A ocupação aflorou a consciência de coletividade. Obedecer regras tomadas em conjunto para melhor convivência, tendo consciência de que ocupar é difícil e não é férias. É aula em mais intenso período, é intensamente educativo e com carga pesada de ensinamentos. Como qualquer movimento social, ela teve diversas dificuldades e incoerências que de nenhum modo a deslegitima. Tentamos com muita dificuldade ganhar a maioria dos estudantes para a luta, realizando assembleias com todos, para discutir e decidir, democraticamente, pelo que e como lutar. Embora na prática não tenhamos conseguido, evitamos nosso isolamento da maioria dos estudantes, pois não queríamos ser um pequeno grupo consciente, isolados dos demais.

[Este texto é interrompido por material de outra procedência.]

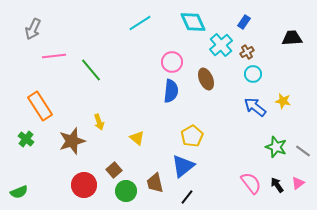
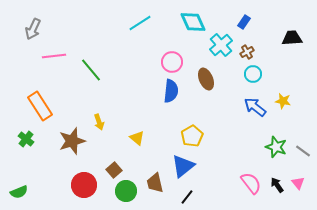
pink triangle: rotated 32 degrees counterclockwise
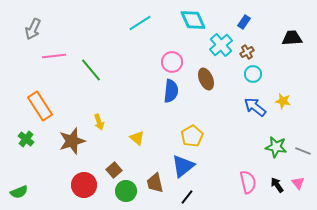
cyan diamond: moved 2 px up
green star: rotated 10 degrees counterclockwise
gray line: rotated 14 degrees counterclockwise
pink semicircle: moved 3 px left, 1 px up; rotated 25 degrees clockwise
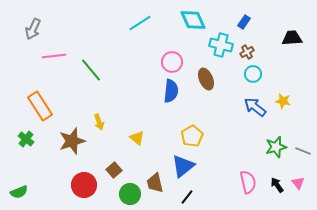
cyan cross: rotated 35 degrees counterclockwise
green star: rotated 25 degrees counterclockwise
green circle: moved 4 px right, 3 px down
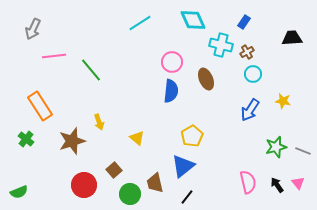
blue arrow: moved 5 px left, 3 px down; rotated 95 degrees counterclockwise
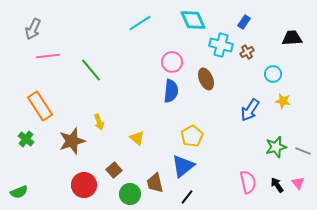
pink line: moved 6 px left
cyan circle: moved 20 px right
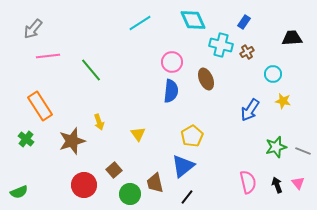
gray arrow: rotated 15 degrees clockwise
yellow triangle: moved 1 px right, 4 px up; rotated 14 degrees clockwise
black arrow: rotated 14 degrees clockwise
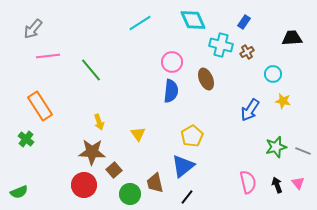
brown star: moved 20 px right, 11 px down; rotated 20 degrees clockwise
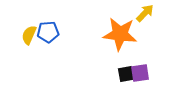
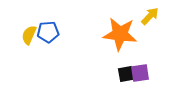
yellow arrow: moved 5 px right, 3 px down
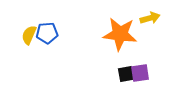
yellow arrow: moved 2 px down; rotated 30 degrees clockwise
blue pentagon: moved 1 px left, 1 px down
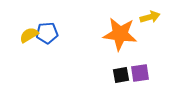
yellow arrow: moved 1 px up
yellow semicircle: rotated 36 degrees clockwise
black square: moved 5 px left, 1 px down
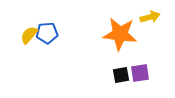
yellow semicircle: rotated 18 degrees counterclockwise
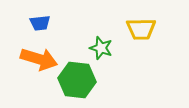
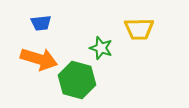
blue trapezoid: moved 1 px right
yellow trapezoid: moved 2 px left
green hexagon: rotated 9 degrees clockwise
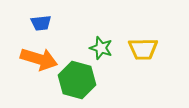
yellow trapezoid: moved 4 px right, 20 px down
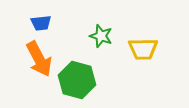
green star: moved 12 px up
orange arrow: rotated 45 degrees clockwise
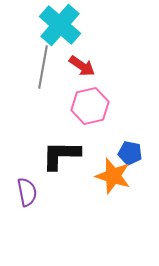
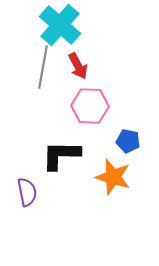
red arrow: moved 4 px left; rotated 28 degrees clockwise
pink hexagon: rotated 15 degrees clockwise
blue pentagon: moved 2 px left, 12 px up
orange star: moved 1 px down
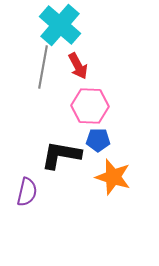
blue pentagon: moved 30 px left, 1 px up; rotated 10 degrees counterclockwise
black L-shape: rotated 9 degrees clockwise
purple semicircle: rotated 24 degrees clockwise
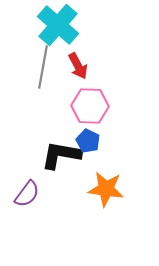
cyan cross: moved 2 px left
blue pentagon: moved 10 px left, 1 px down; rotated 25 degrees clockwise
orange star: moved 7 px left, 12 px down; rotated 9 degrees counterclockwise
purple semicircle: moved 2 px down; rotated 24 degrees clockwise
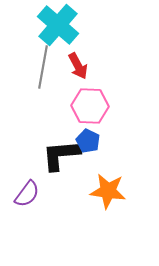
black L-shape: rotated 15 degrees counterclockwise
orange star: moved 2 px right, 2 px down
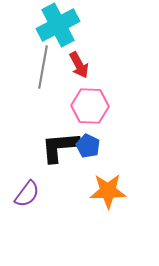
cyan cross: rotated 21 degrees clockwise
red arrow: moved 1 px right, 1 px up
blue pentagon: moved 5 px down
black L-shape: moved 1 px left, 8 px up
orange star: rotated 9 degrees counterclockwise
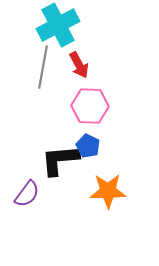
black L-shape: moved 13 px down
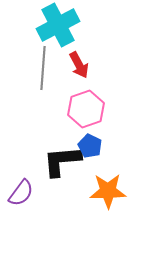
gray line: moved 1 px down; rotated 6 degrees counterclockwise
pink hexagon: moved 4 px left, 3 px down; rotated 21 degrees counterclockwise
blue pentagon: moved 2 px right
black L-shape: moved 2 px right, 1 px down
purple semicircle: moved 6 px left, 1 px up
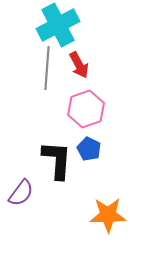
gray line: moved 4 px right
blue pentagon: moved 1 px left, 3 px down
black L-shape: moved 5 px left, 1 px up; rotated 99 degrees clockwise
orange star: moved 24 px down
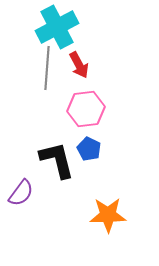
cyan cross: moved 1 px left, 2 px down
pink hexagon: rotated 12 degrees clockwise
black L-shape: rotated 18 degrees counterclockwise
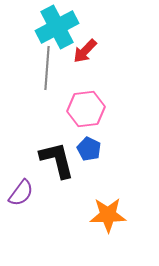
red arrow: moved 6 px right, 14 px up; rotated 72 degrees clockwise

Ao meu ver, o que mais incomodou a representação do Estado dentro da universidade, não foi alunos comendo e tornando “insalubre” o espaço da reitoria. Foi, na realidade, quando alguns dos trabalhadores do espaço tomaram o lado da ocupação. Conversaram com os alunos e puderam fazer suas próprias reivindicações. Quando os terceirizados, que tanto sofrem dentro da universidade, com péssimas condições de trabalho, gostavam de ouvir nossas aulas sobre racismo, machismo, luta de classes e apoiavam nem que fosse batendo palma para nós nos seus postos de trabalho ou tomando um café com a gente. Quando um trabalhador gostou de ouvir os estudantes, dizendo preferir a reitoria ocupada.
Ocupamos de consciência a reitoria da UDESC. Diversos movimentos e várias bandeiras conviveram de maneira pacífica contra a PEC 55 (antiga 241). Fizemos aulas do ENEM para estudantes da periferia que entraram pela primeira vez nessa universidade que se diz pública e “de todos os catarinenses”. Abrimos a universidade para a comunidade, com rodas de conversa, oficinas diversas, apresentações artísticas e debates. Tínhamos bambolê e livros, professores, alunos, pais, filhos e trabalhadores aprendendo dentro da universidade. Construindo na teoria o que ela deveria ser na prática: local de discussão de conhecimento para todos. Não apenas para nós, que já estamos lá dentro, privilegiados.
Fazendo isso, incomodamos muita gente. Desde funcionários da reitoria, que alegaram não quererem estar em “local insalubre com pessoas estranhas”, alunos que pediram que saíssemos para que eles pudessem voltar a ter paz e poderem estudar, fechados em suas salas, professores que nos chamaram de doutrinados por defendermos a educação e lutarmos por ela e moradores do bairro nobre Itacorubi, que acham que pagam imposto e, por isso, não dividem o bairro com um “bando de vagabundos”.
Não foi o incômodo que causamos que nos retirou da reitoria. Foi o diálogo que estabelecemos com alguns servidores. Foi porque agradamos pessoas que não deveríamos agradar. Gente que não estudou e que está em contato com o movimento estudantil. Jovens estudantes convivendo com professores, com técnicos e com servidores. A ocupação não terminou e não vai terminar. A polícia nos reprime e nos obriga a sair do espaço físico que é a Reitoria, mas a polícia não desocupa nossas mentes determinadas a lutar por educação.
Eu tenho medo de um policial armado que me revista, de quem torna isso espetáculo ao filmar e rir de estudantes que lutam pelo direito de estudar. Mas eu tenho muita esperança nas ocupações, nas greves, nas manifestações e como elas transformam quem luta. Elas fazem o estudante, que passa semestres sentados em um banco achando que o aprendizado tem lugar, aprender enquanto come, enquanto limpa, enquanto conversa e enquanto vive. Transformam indivíduos em coletivos. Sozinhos temos medo. Juntos somos revolução.